- **Task**
Go through the entries and copy every line that has the string "Есть" in it.

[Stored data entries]
• • •
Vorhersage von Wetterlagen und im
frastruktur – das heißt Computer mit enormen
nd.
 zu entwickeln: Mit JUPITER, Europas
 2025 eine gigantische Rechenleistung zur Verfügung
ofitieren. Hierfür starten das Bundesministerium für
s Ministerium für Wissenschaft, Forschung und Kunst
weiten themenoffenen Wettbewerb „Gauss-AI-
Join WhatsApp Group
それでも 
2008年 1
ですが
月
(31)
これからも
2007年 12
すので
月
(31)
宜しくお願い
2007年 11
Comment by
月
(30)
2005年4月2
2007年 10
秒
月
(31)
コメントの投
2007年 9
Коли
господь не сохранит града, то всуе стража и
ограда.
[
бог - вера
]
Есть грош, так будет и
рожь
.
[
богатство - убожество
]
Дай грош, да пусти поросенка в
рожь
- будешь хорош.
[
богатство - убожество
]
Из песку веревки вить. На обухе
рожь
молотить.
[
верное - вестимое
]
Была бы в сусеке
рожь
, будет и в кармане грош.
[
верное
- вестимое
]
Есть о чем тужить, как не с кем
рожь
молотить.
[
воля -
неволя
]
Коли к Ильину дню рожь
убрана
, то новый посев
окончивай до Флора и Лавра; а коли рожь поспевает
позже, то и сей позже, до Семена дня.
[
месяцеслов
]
• • •
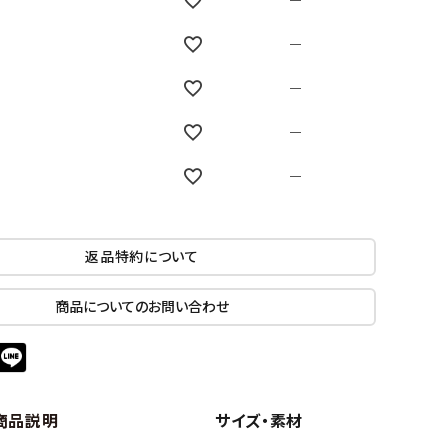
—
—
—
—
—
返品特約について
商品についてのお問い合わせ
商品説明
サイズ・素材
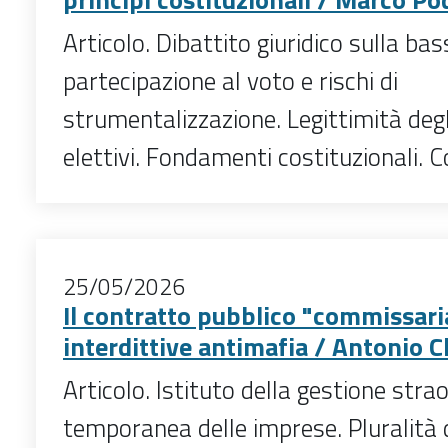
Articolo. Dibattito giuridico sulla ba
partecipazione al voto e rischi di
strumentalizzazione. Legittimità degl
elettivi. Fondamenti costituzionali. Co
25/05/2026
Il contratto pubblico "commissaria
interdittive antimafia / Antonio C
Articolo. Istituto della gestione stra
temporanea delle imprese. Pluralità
• • •
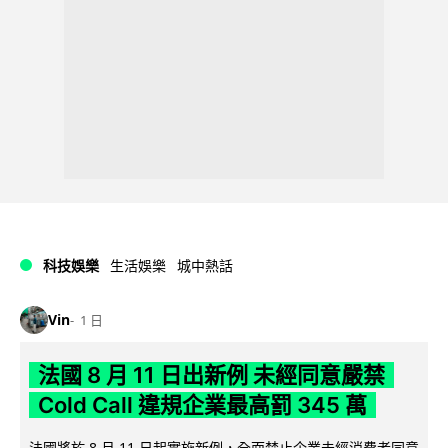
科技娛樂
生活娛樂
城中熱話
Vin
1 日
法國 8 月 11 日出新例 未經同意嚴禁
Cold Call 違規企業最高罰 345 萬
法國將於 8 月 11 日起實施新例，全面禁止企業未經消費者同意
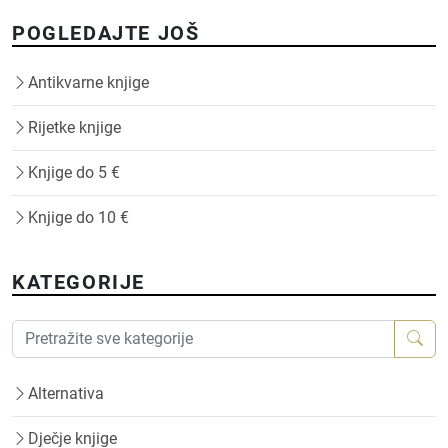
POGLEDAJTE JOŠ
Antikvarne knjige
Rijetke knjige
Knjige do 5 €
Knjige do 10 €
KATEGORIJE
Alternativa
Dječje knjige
• • •
- **Problem solution**
Есть грош, так будет и
Есть о чем тужить, как не с кем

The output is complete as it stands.